**Task to complete**
Only a number is expected here: the count of lines in the data that contain "each".
━━━━━ Input records
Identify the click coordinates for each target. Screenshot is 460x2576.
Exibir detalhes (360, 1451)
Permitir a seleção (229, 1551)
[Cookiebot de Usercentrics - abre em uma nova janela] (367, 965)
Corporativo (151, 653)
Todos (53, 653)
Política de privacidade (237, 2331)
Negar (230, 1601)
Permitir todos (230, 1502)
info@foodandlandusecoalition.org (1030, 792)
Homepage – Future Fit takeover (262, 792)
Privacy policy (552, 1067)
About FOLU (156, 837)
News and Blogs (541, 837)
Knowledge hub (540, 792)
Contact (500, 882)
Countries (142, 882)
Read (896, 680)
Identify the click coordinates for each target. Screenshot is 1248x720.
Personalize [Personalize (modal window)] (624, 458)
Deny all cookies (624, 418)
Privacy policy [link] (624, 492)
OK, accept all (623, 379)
━━━━━━━━━━
━━━━━ Input records
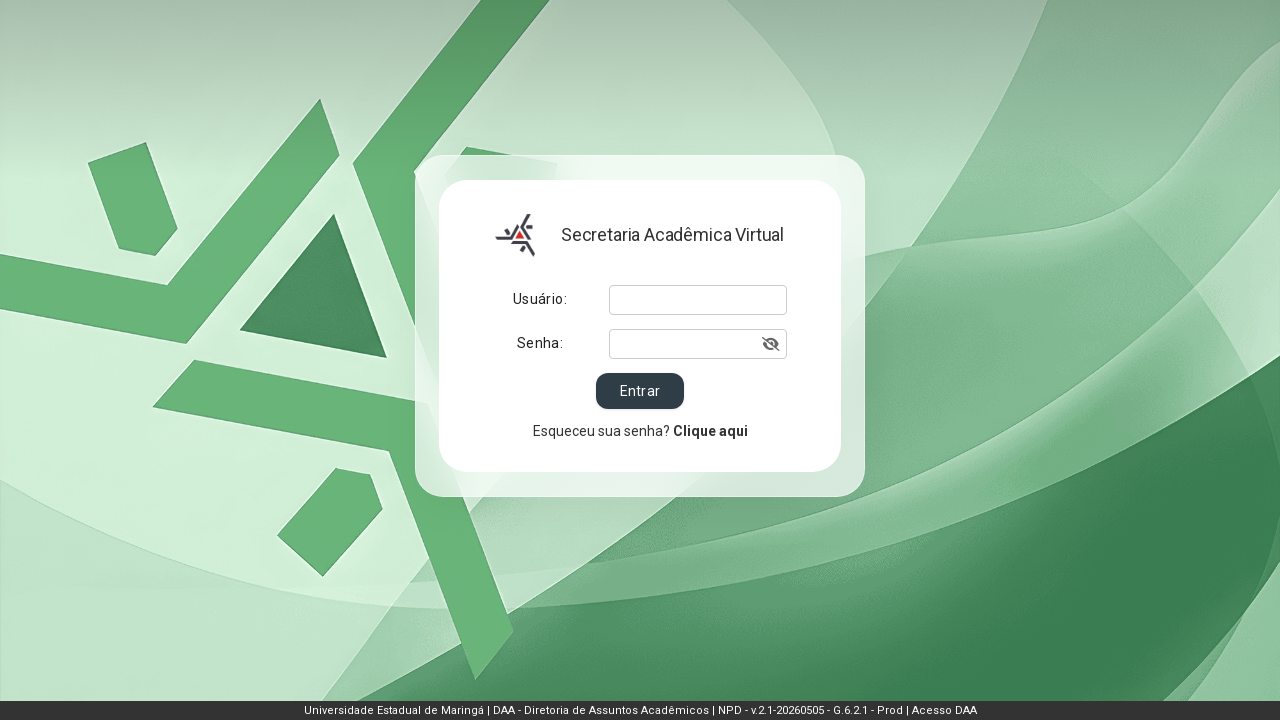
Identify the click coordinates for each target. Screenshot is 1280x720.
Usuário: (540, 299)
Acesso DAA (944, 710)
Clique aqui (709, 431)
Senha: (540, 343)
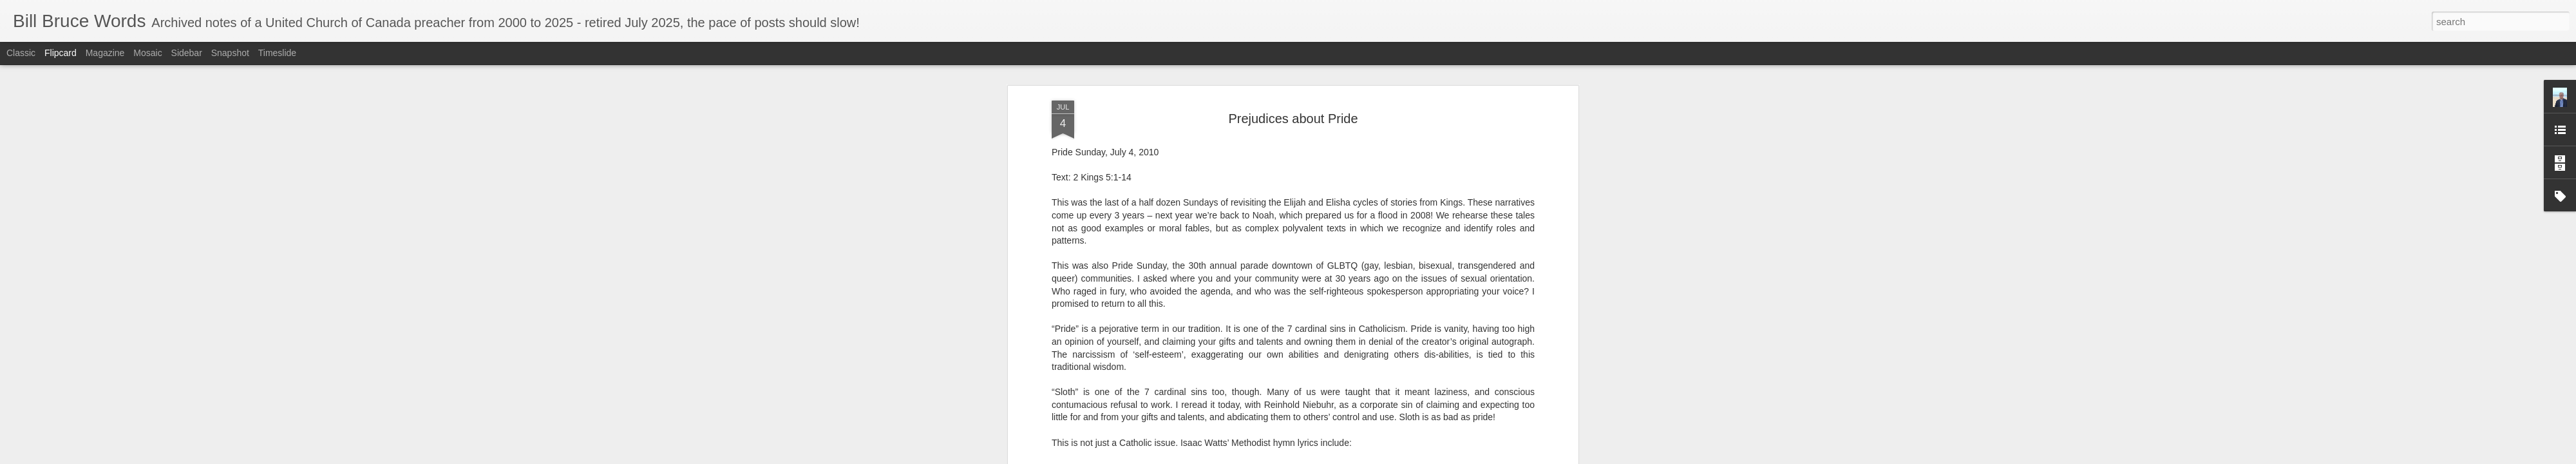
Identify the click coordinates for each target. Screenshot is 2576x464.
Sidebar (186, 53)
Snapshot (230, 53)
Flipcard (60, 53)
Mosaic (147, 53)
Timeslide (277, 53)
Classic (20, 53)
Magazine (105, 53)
━━━━━━━━━━
━━━━━ Input records
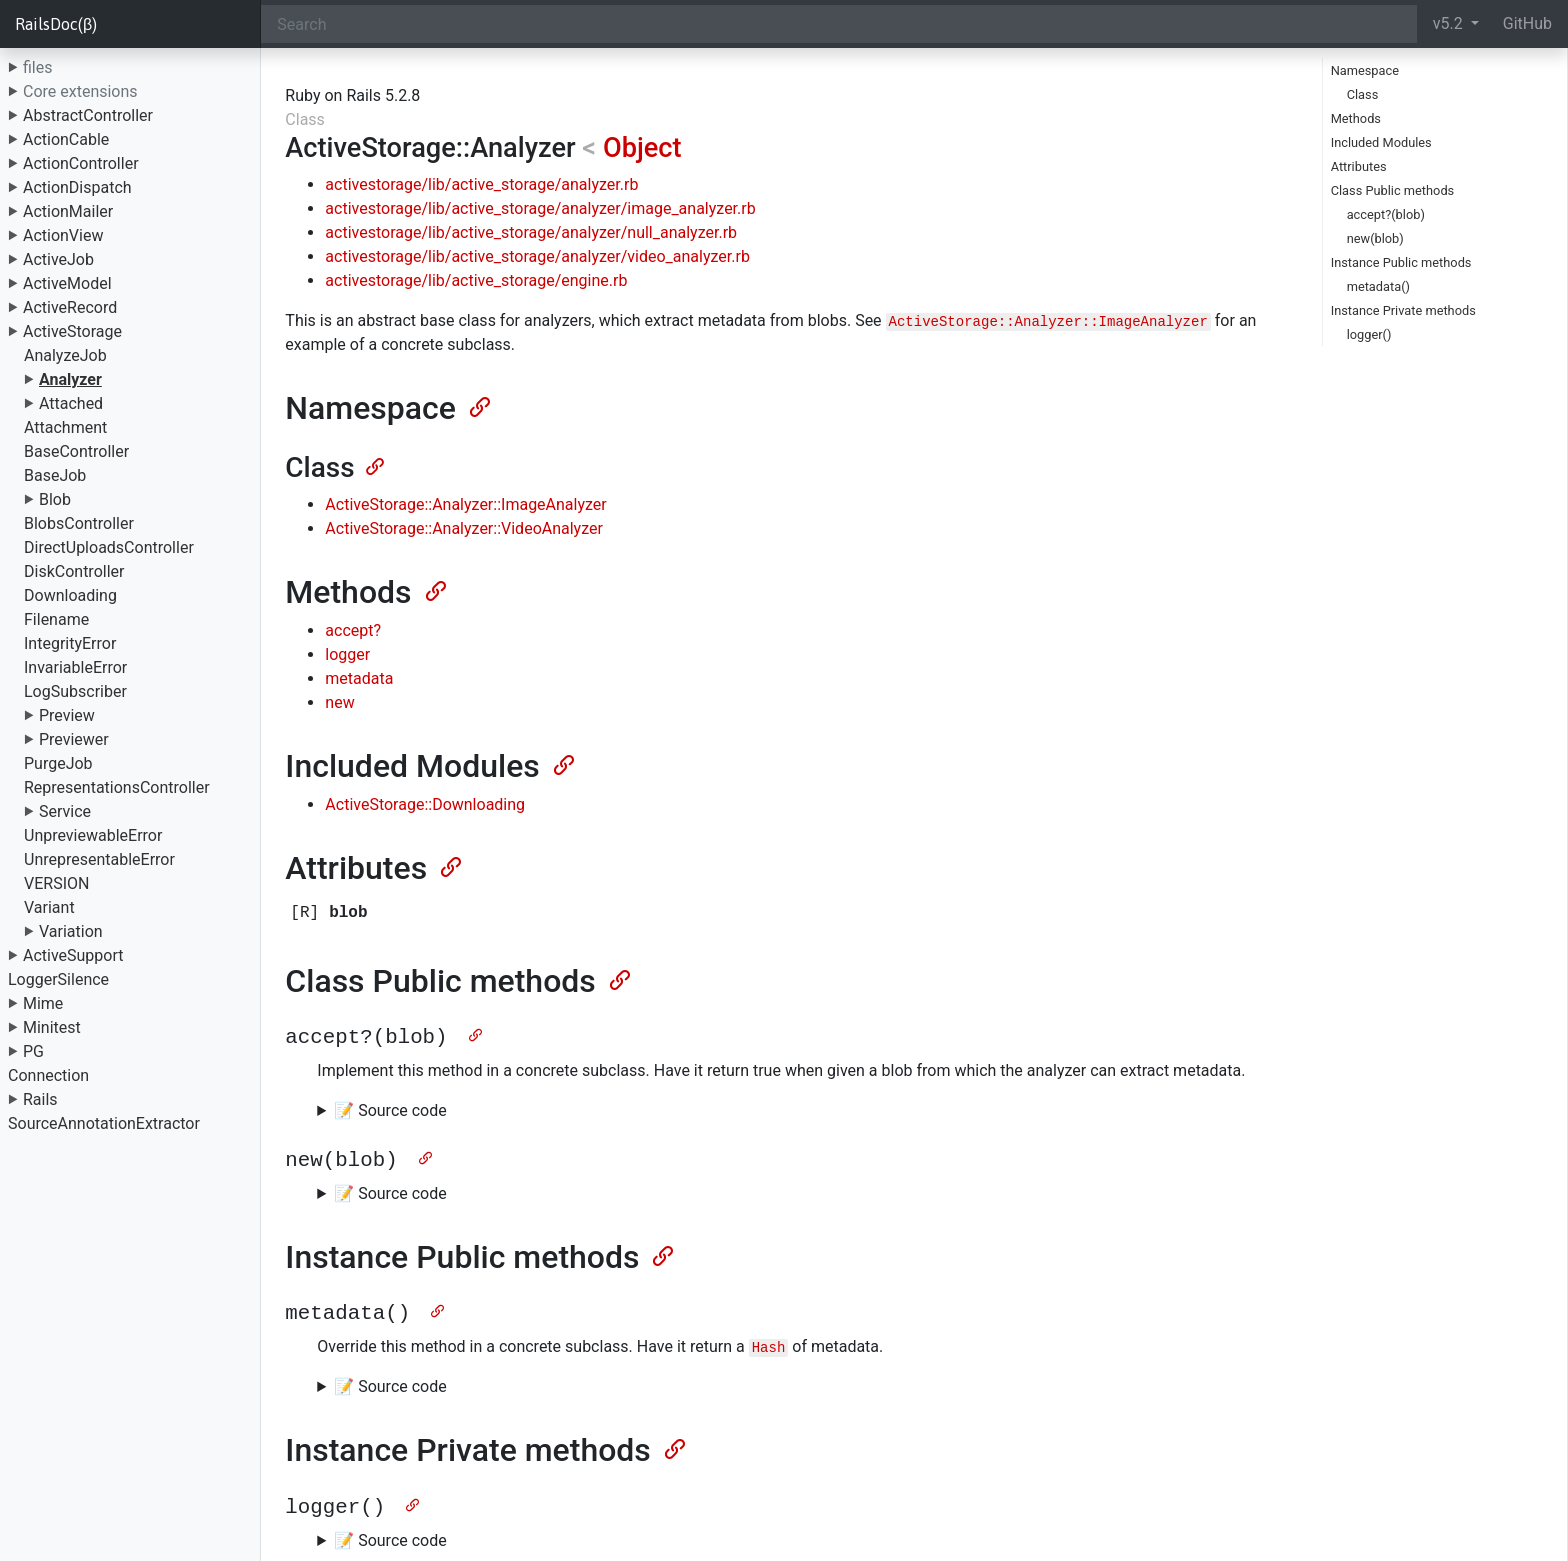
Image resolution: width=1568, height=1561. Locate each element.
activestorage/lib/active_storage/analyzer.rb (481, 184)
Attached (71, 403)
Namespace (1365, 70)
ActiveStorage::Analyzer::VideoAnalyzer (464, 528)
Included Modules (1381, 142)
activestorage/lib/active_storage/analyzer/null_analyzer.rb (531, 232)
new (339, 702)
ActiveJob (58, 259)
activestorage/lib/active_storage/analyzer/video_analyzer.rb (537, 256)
━━━━━━━━━━
**Exercise solution**
5